Obviously, the installation of these new populations is not without opposition. By settling, the newcomers also install new rules: what can be allowed in the neighbourhood or what is no longer possible. These new rules are sometimes denounced by the former inhabitants, who feel like they are “dispossessed” of their former stronghold. An association leader described her outrage that the bourgeois call the police when young people play football outside the hours set by the town hall: “[And the population, you’ve seen it change in recent years…] But yes, even in the square, Maurice Gardette, there are obnoxious people. They are the bourgeois who want order.”

But what do food races have to do with it? In fact, the establishment of this type of business may give the gentrifiers hope of attracting their fellow people, i.e. other executives, other engineers, or other lawyers. And thus, strengthen their presence in the neighbourhood by multiplying the small bastions in order to occupy the space. Here they will be able to live out their social status.

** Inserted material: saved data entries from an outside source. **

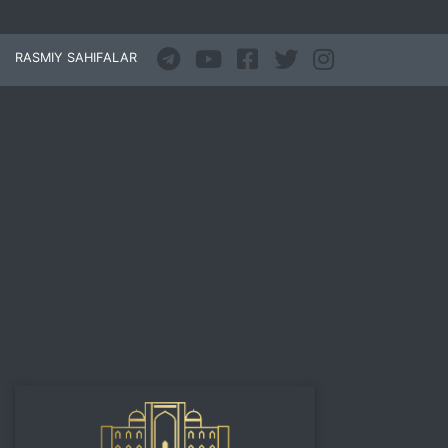
RASMIY SAHIFALAR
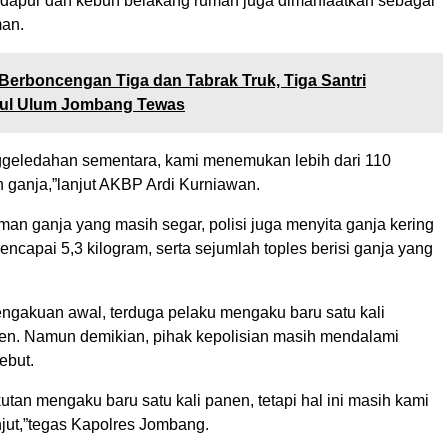
ea dapur dan kebun belakang rumah juga dimanfaatkan sebagai
man.
Berboncengan Tiga dan Tabrak Truk, Tiga Santri
ul Ulum Jombang Tewas
nggeledahan sementara, kami menemukan lebih dari 110
 ganja,”lanjut AKBP Ardi Kurniawan.
an ganja yang masih segar, polisi juga menyita ganja kering
ncapai 5,3 kilogram, serta sejumlah toples berisi ganja yang
ngakuan awal, terduga pelaku mengaku baru satu kali
n. Namun demikian, pihak kepolisian masih mendalami
ebut.
tan mengaku baru satu kali panen, tetapi hal ini masih kami
njut,”tegas Kapolres Jombang.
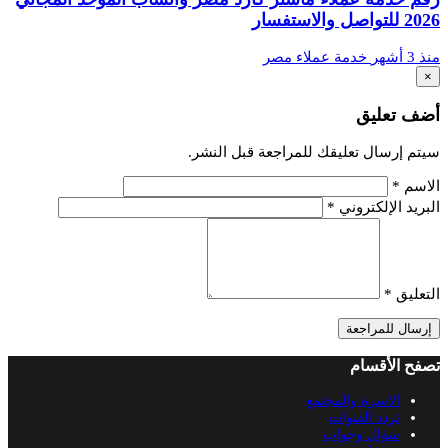
2026 للتواصل والاستفسار
منذ 3 أشهر
خدمة عملاء مصر
×
أضف تعليق
سيتم إرسال تعليقك للمراجعة قبل النشر.
الاسم
*
البريد الإلكتروني
*
التعليق
*
إرسال للمراجعة
تصفح الأقسام
الاسرة والمجتمع
تردد القنوات
سؤال وجواب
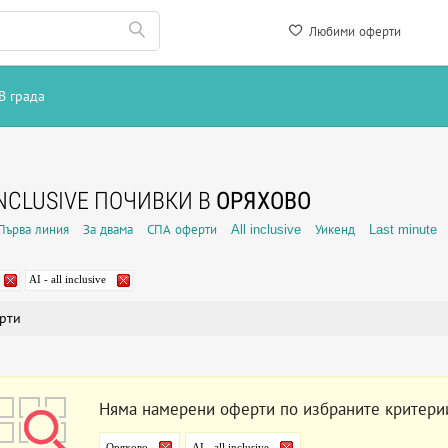
Любими оферти
В града
INCLUSIVE ПОЧИВКИ В
ОРЯХОВО
Първа линия
За двама
СПА оферти
All inclusive
Уикенд
Last minute
AI - all inclusive
рти
Няма намерени оферти по избраните критери
Оряхово
AI - all inclusive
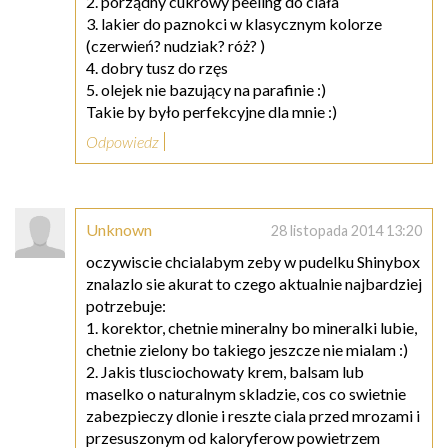
2. porządny cukrowy peeling do ciała
3. lakier do paznokci w klasycznym kolorze
(czerwień? nudziak? róż? )
4. dobry tusz do rzęs
5. olejek nie bazujący na parafinie :)
Takie by było perfekcyjne dla mnie :)
Odpowiedz
Unknown
28 listopada 2014 13:20
oczywiscie chcialabym zeby w pudelku Shinybox
znalazlo sie akurat to czego aktualnie najbardziej
potrzebuje:
1. korektor, chetnie mineralny bo mineralki lubie,
chetnie zielony bo takiego jeszcze nie mialam :)
2. Jakis tlusciochowaty krem, balsam lub
maselko o naturalnym skladzie, cos co swietnie
zabezpieczy dlonie i reszte ciala przed mrozami i
przesuszonym od kaloryferow powietrzem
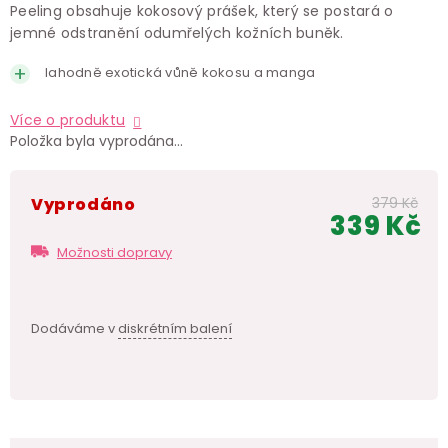
Peeling obsahuje kokosový prášek, který se postará o
jemné odstranění odumřelých kožních buněk.
lahodně exotická vůně kokosu a manga
Více o produktu
Položka byla vyprodána…
Vyprodáno
379 Kč
339 Kč
Měr
Možnosti dopravy
cen
Dodáváme v
diskrétním balení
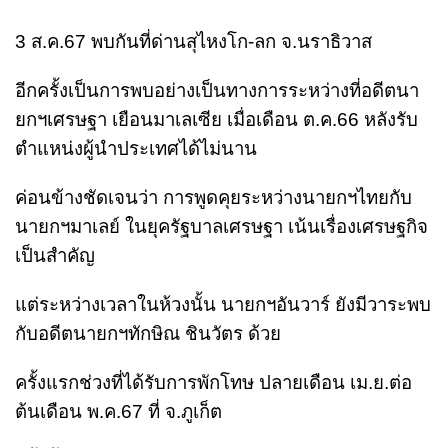
3 ส.ค.67 พบกันที่ด่านสุไหงโก-ลก จ.นราธิวาส
อีกครั้งเป็นการพบอย่างเป็นทางการระหว่างที่อดีตนา
ยกฯเศรษฐา เยือนมาเลเซีย เมื่อเดือน ต.ค.66 หลังรับ
ตำแหน่งผู้นำประเทศได้ไม่นาน
ค่อนข้างชัดเจนว่า การพูดคุยระหว่างนายกฯไทยกับ
นายกฯมาเลย์ ในยุครัฐบาลเศรษฐา เน้นเรื่องเศรษฐกิจ
เป็นสำคัญ
แต่ระหว่างเวลาในห้วงนั้น นายกฯอันวาร์ ยังมีวาระพบ
กับอดีตนายกฯทักษิณ ชินวัตร ด้วย
ครั้งแรกช่วงที่ได้รับการพักโทษ ปลายเดือน เม.ย.ต่อ
ต้นเดือน พ.ค.67 ที่ จ.ภูเก็ต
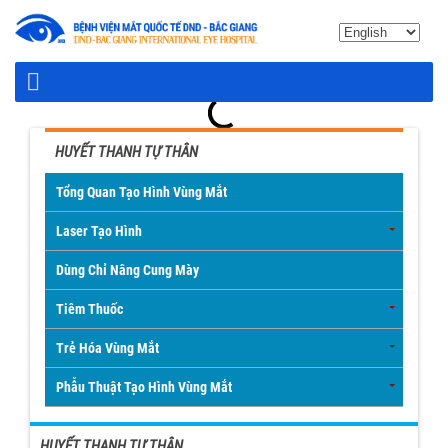
HUYẾT THANH TỰ THÂN
Tổng Quan Tạo Hình Vùng Mắt
Laser Tạo Hình
Dùng Chỉ Nâng Cung Mày
Tiêm Thuốc
Trẻ Hóa Vùng Mắt
Phẫu Thuật Tạo Hình Vùng Mắt
HUYẾT THANH TỰ THÂN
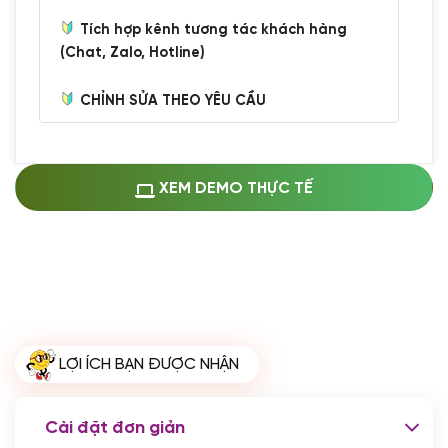
Tích hợp kênh tương tác khách hàng
(Chat, Zalo, Hotline)
CHỈNH SỬA THEO YÊU CẦU
Miễn phí cài web lên host giống demo
100%
(+0 VND)
Thay logo + thông tin doanh nghiệp
XEM DEMO THỰC TẾ
(+100.000 VND)
Đổi màu chủ đạo theo tông của logo
(+250.000 VND)
Sửa danh mục và sắp xếp lại thanh
menu
(+200.000 VND)
Thay đổi bố cục trang chủ (đơn giản)
LỢI ÍCH BẠN ĐƯỢC NHẬN
(+200.000 VND)
Đăng 10 bài viết chuẩn seo
(+500.000 VND)
Cài đặt đơn giản
Nhập liệu 100 bài viết
(+1.000.000 VND)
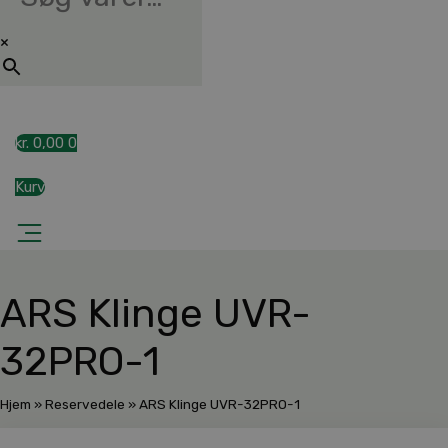
×
kr.
0,00
0
Kurv
ARS Klinge UVR-
32PRO-1
Hjem
»
Reservedele
»
ARS Klinge UVR-32PRO-1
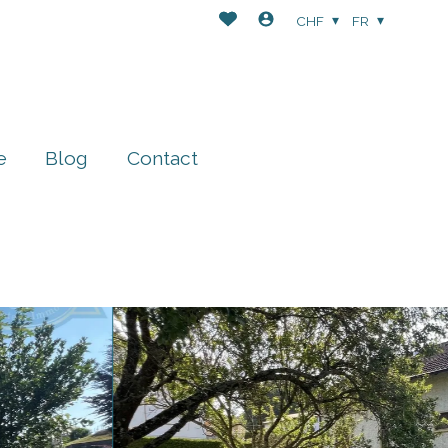
CHF
FR
e
Blog
Contact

In the long term, it is a question of increasing the added value of their residence when they sell it. In other words, from this point of view, gentrifiers have every interest in ousting businesses that do not inspire confidence among future buyers who look at the type of store in a neighbourhood to decide whether or not to invest there. This is an indication of the progress of the gentrification front. From this point of view, an organic store is a favourable index; a discount store is an unfavourable index.

But this eviction should not be total. The geographer Anne Clerval (2013) points out that newcomers to the working-class districts of Paris also need to stage their anchoring in the neighbourhood they have newly moved into.

“The frequenting of small shops gives the gentrifiers the impression that they are participating in the sociability of the neighbourhood (164) […]” despite the social and cultural differences that they import there. In other words, it is a means of capturing symbolic profits, those offered by the reputation of being “open-minded.”

On the nice side, however, they fear that they can no longer afford to live in their neighbourhood because the price of housing and various goods is rising faster than their wages. Staying in the 11th arrondissement therefore forces them to invent different schemes. As far as food shopping is concerned, we met gentrified people who simply stopped shopping in the neighbourhood. They now have to get their supplies elsewhere in Paris, i.e. where gentrification has not yet arrived:

“The last purchases I made on special offer was dishwashing liquid; in normal times it’s between 1.60€ and 1.80€ and on offer it’s 3 for 3€—so if there are bargains in Auchan [in Bagnolet], often it’s on Wednesdays, I go there…I also look on the Internet every Sunday, I look at all the signs. That’s how I do my shopping.”

If we think of food shopping sessions as “acts”, then we can say that the gentrified are gradually becoming deprived of a means of asserting their belonging to their neighbourhood every time they give up.